An index always exists on disk. When you create the index, you are materialising the rows of the view on disk even if the view itself is not "real" rows.
MSDN White paper with an explanation
This is a somewhat simplified explanation. There's lots of technical hoo-hah going on under the hood, but it sounded like you wanted a general "wassup" explanation.
A view is, essentially, a pre-written and stored query; whenever you access the view, you're retrieving and plugging that pre-written query into your current query. (Leastways this is how I think of it.)
So these "basic" views read data that's stored in tables already present in the database/on the hard drive. When you build a clustered index on a view, what you are really doing is making a second physical copy of the data that is referenced by the view. For example, if you have table A, create view vA as "select * from A", and then build a clustered index on that view, what you end up with is two copies of the data on the hard drive.

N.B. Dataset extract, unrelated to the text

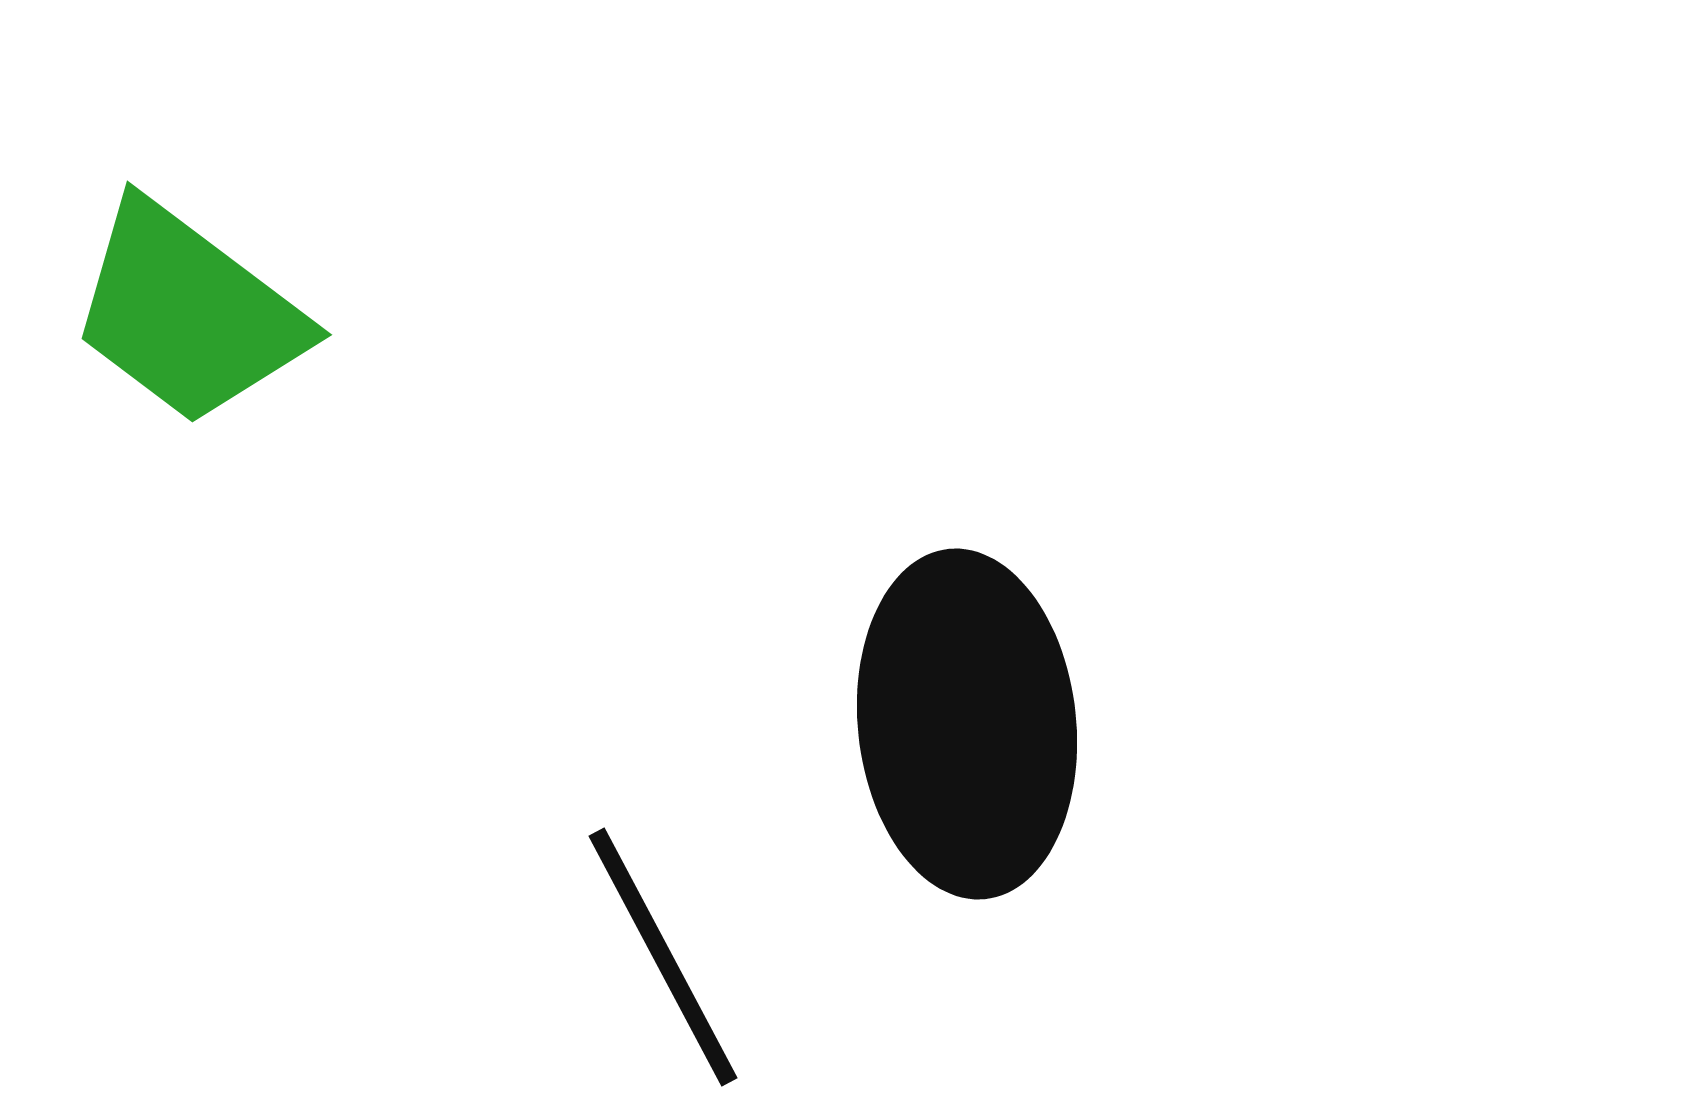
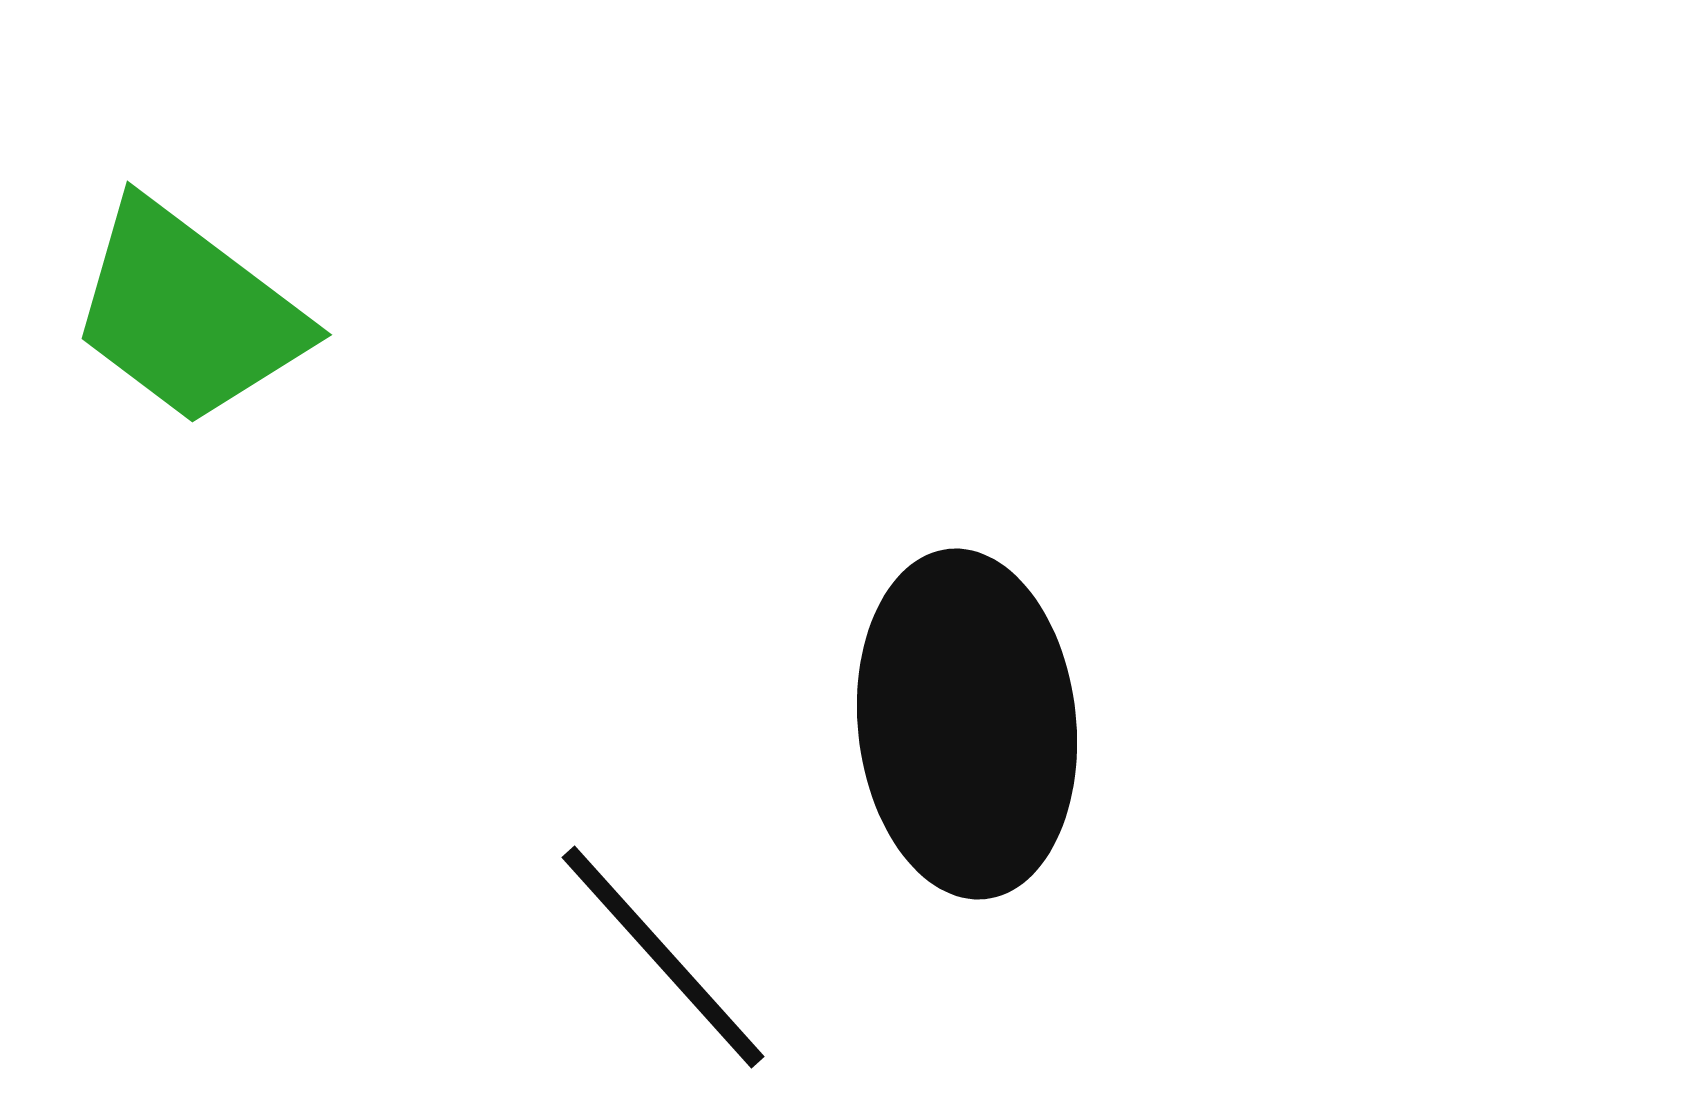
black line: rotated 14 degrees counterclockwise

This can be useful if table A is very large, and you want quick access to a small subset of the table (such as only 2-3 columns, or only where Status = 1, or you want quick access to the data that requires an ugly join to produce.)
The fun comes in when you update table A (really, any of the tables referenced by the view), as any changes to the "base" table must also be made to the "view" table. Not a good idea in heavily used OLTP systems.
FYI, I believe SQL's "Indexed Views" are called "Materialized Views" in Oracle. For my money, Materialized View is a much better name/description.
Though a view is not a real object, the clustered index is.
And the rows the view returns can be sorted and stored.
However, to be indexable, the view should satisfy a number of conditions.
Mostly they make sure that the results are persisted and the updates to the underlying table can be easily tracked in a view (so that the index will not have to be rebuilt each time the underlying table is updated).
For instance, SUM(*) and COUNT_BIG(*) are distributive functions:
SUM(set1) + SUM(set2) = SUM(set1 + set2)
COUNT_BIG(set1) + COUNT_BIG(set2) = COUNT_BIG(set1 + set2)
, so it's easy to recalculate values of SUM and COUNT_BIG when the table is changed, using only the view rows and the values of the columns affected.
However, it's not the case with other aggregates, so they are not allowed in an indexed view.